WORK TASK – Copy the lines below word for word, skipping any image.

(Saved data entries)
*** Block opens ***
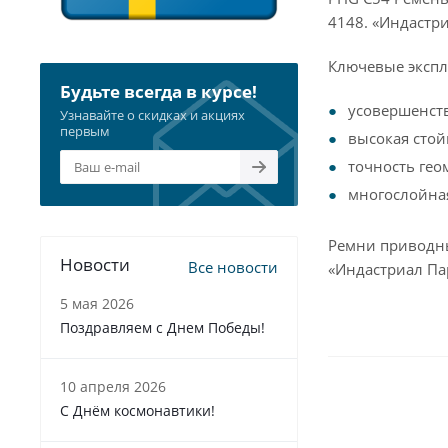
4148. «Индастр
Ключевые экспл
Будьте всегда в курсе!
усовершенст
Узнавайте о скидках и акциях
первым
высокая стой
точность гео
многослойна
Ремни приводны
Новости
Все новости
«Индастриал Па
5 мая 2026
Поздравляем с Днем Победы!
10 апреля 2026
С Днём космонавтики!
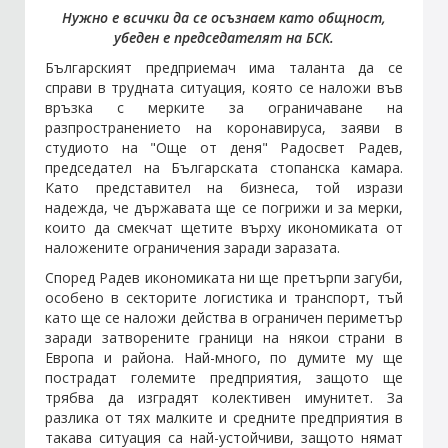
Нужно е всички да се осъзнаем като общност,
убеден е председателят на БСК.
Стани член
Българският предприемач има таланта да се
справи в трудната ситуация, която се наложи във
Абонирайте се!
връзка с мерките за ограничаване на
разпространението на коронавируса, заяви в
студиото на "Още от деня" Радосвет Радев,
председател на Българската стопанска камара.
Като представител на бизнеса, той изрази
надежда, че държавата ще се погрижи и за мерки,
които да смекчат щетите върху икономиката от
наложените ограничения заради заразата.
Според Радев икономиката ни ще претърпи загуби,
особено в секторите логистика и транспорт, тъй
като ще се наложи действа в ограничен периметър
заради затворените граници на някои страни в
Европа и района. Най-много, по думите му ще
пострадат големите предприятия, защото ще
трябва да изградят колективен имунитет. За
разлика от тях малките и средните предприятия в
такава ситуация са най-устойчиви, защото нямат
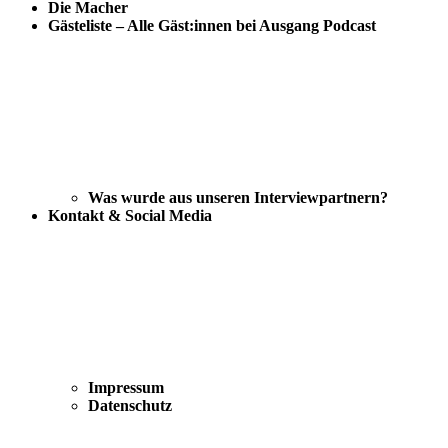
Die Macher
Gästeliste – Alle Gäst:innen bei Ausgang Podcast
Was wurde aus unseren Interviewpartnern?
Kontakt & Social Media
Impressum
Datenschutz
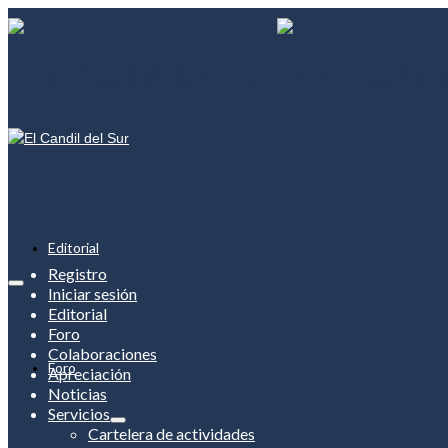
Editorial
Registro
Iniciar sesión
Editorial
Foro
Colaboraciones
Foro
Apreciación
Noticias
Servicios
Cartelera de actividades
*** Block closes ***
YOUR SOLUTION –
4148. «Индастр
Ключевые экспл
Будьте всегда в курсе!
усовершенст
Узнавайте о скидках и акциях
первым
высокая стой
точность гео
многослойна
Ремни приводны
Новости
Все новости
«Индастриал Па
5 мая 2026
Поздравляем с Днем Победы!
10 апреля 2026
С Днём космонавтики!
Нужно е всички да се осъзнаем като общност,
убеден е председателят на БСК.
Стани член
Българският предприемач има таланта да се
справи в трудната ситуация, която се наложи във
Абонирайте се!
връзка с мерките за ограничаване на
разпространението на коронавируса, заяви в
студиото на "Още от деня" Радосвет Радев,
председател на Българската стопанска камара.
Като представител на бизнеса, той изрази
надежда, че държавата ще се погрижи и за мерки,
които да смекчат щетите върху икономиката от
наложените ограничения заради заразата.
Според Радев икономиката ни ще претърпи загуби,
особено в секторите логистика и транспорт, тъй
като ще се наложи действа в ограничен периметър
заради затворените граници на някои страни в
Европа и района. Най-много, по думите му ще
пострадат големите предприятия, защото ще
трябва да изградят колективен имунитет. За
разлика от тях малките и средните предприятия в
такава ситуация са най-устойчиви, защото нямат
Die Macher
Gästeliste – Alle Gäst:innen bei Ausgang Podcast
Was wurde aus unseren Interviewpartnern?
Kontakt & Social Media
Impressum
Datenschutz
Editorial
Registro
Iniciar sesión
Editorial
Foro
Colaboraciones
Foro
Apreciación
Noticias
Servicios
Cartelera de actividades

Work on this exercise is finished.